Open akashsharma02 opened 2 years ago
Hi @akashsharma02, thanks a lot for your interest and kind words!
My first suggestion was going to be to try implicit or truncated modes, but it looks like you have already tried this. In principle, this should help because most of the graph will be detached, so the compute graph will only retain a few epochs. However, since you already tried this there must be some other issue.
If I understand your explanation correctly, your network parameters are optimization variables for the factor graph, is this correct? If so, that may have a significant memory cost when computing the Jacobian matrix, although two 256-D vectors doesn't sound too large. Even so, have you tried to see if you get similar errors with the CholmodSparseSolver?
Also, would it be possible for you to submit a PR with a small working example that reproduces this error? That would help us understand your use case better and offer better support.
Hi @akashsharma02 following up on this issue. We can close if this is resolved?
Hi @akashsharma02. I was curious if you were still working on this and if you have tried our newer versions that have support for vmap
.
@luisenp Apologies, I haven't been actively working on this for a while now. But I will try your suggestion with a new version of the library, and update the results here.

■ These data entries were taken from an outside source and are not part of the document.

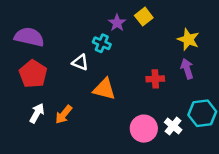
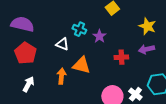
purple star: (117, 23) -> (99, 36), moved
purple arrow: (187, 69) -> (146, 49), turned -84
orange arrow: (64, 115) -> (61, 76), moved, turned 147

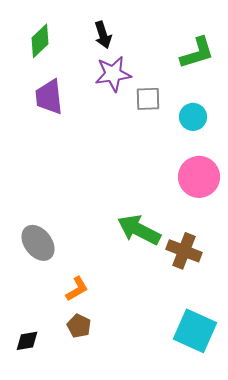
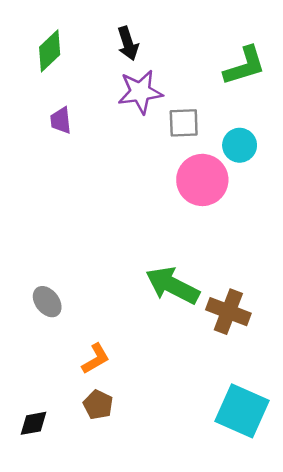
purple trapezoid: (49, 97) -> (61, 120), size x0.6
pink circle: (199, 177) -> (202, 180), moved
gray ellipse: (38, 243) -> (47, 302), size x0.7

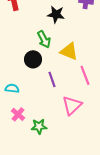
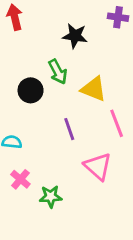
black circle: (33, 59) -> (31, 90), moved
pink triangle: (72, 105) -> (98, 166), turned -35

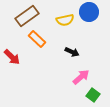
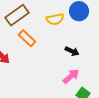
black arrow: (72, 52) -> (72, 51), moved

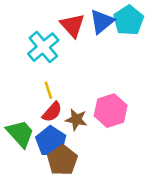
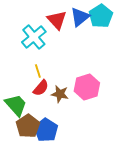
blue pentagon: (51, 141) -> (46, 130), moved
brown pentagon: (62, 160) -> (28, 126), moved

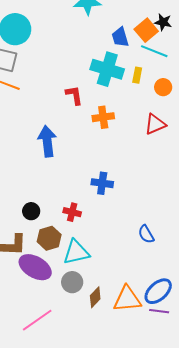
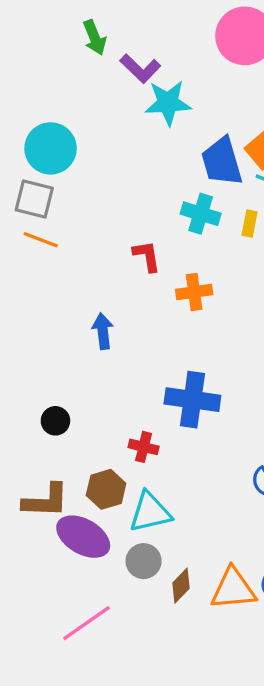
blue trapezoid: (120, 37) -> (222, 161), size x1.5
cyan cross: (107, 69) -> (201, 214), size x0.7
blue arrow: (47, 141) -> (103, 331), size x0.7
blue cross: (102, 183) -> (192, 400), size x1.5
black circle: (31, 211) -> (55, 421), moved

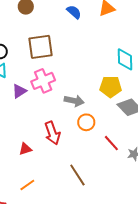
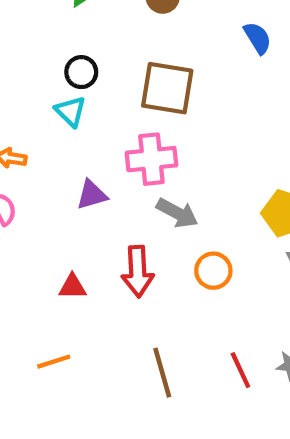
purple triangle: (19, 91) -> (92, 195), moved
gray arrow: (74, 101) -> (177, 213), moved
red line: (111, 143) -> (240, 370), moved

Thanks for the great library! This looks like a great effort to unify factor graph solvers with autograd and end-to-end parameter learning.
I am using this library, perhaps in a non-traditional case, where I do not run an outer optimization loop to learn parameters. I have a traditional factor graph set up with a "neural" factor, where I have a neural network in the cost function, which produces a loss value. In theory, I should be able to compute the jacobians for such a factor, using the AutoDiffCostFunction, since the network is differentiable. I have also verified the jacobian computation independently to work appropriately.
However, when I try to use such a factor in a simple optimization (theseus_layer.forward()), I consistently get an Out of Memory error, even with an RTX 3090.
Hypothesis: Since the intended setting is to run the Theseus layer as the inner optimization loop, I believe that the optimize call, retains the computation graph through all the iterations of the optimizer for backward passes. This might cause a blow-up in memory quickly. Is there a way to turn this off?
Some details:
I have a PyTorch neural network, which takes in two 256-D vectors as the input and produces an image. I'm trying to obtain optimize/smooth for these vectors using GN or LM optimizers, apart from other SE3 poses (constrained with RelativePoseError Factors).
I have tried different Backward modes, especially truncated with even 1 iteration.
Any help is appreciated!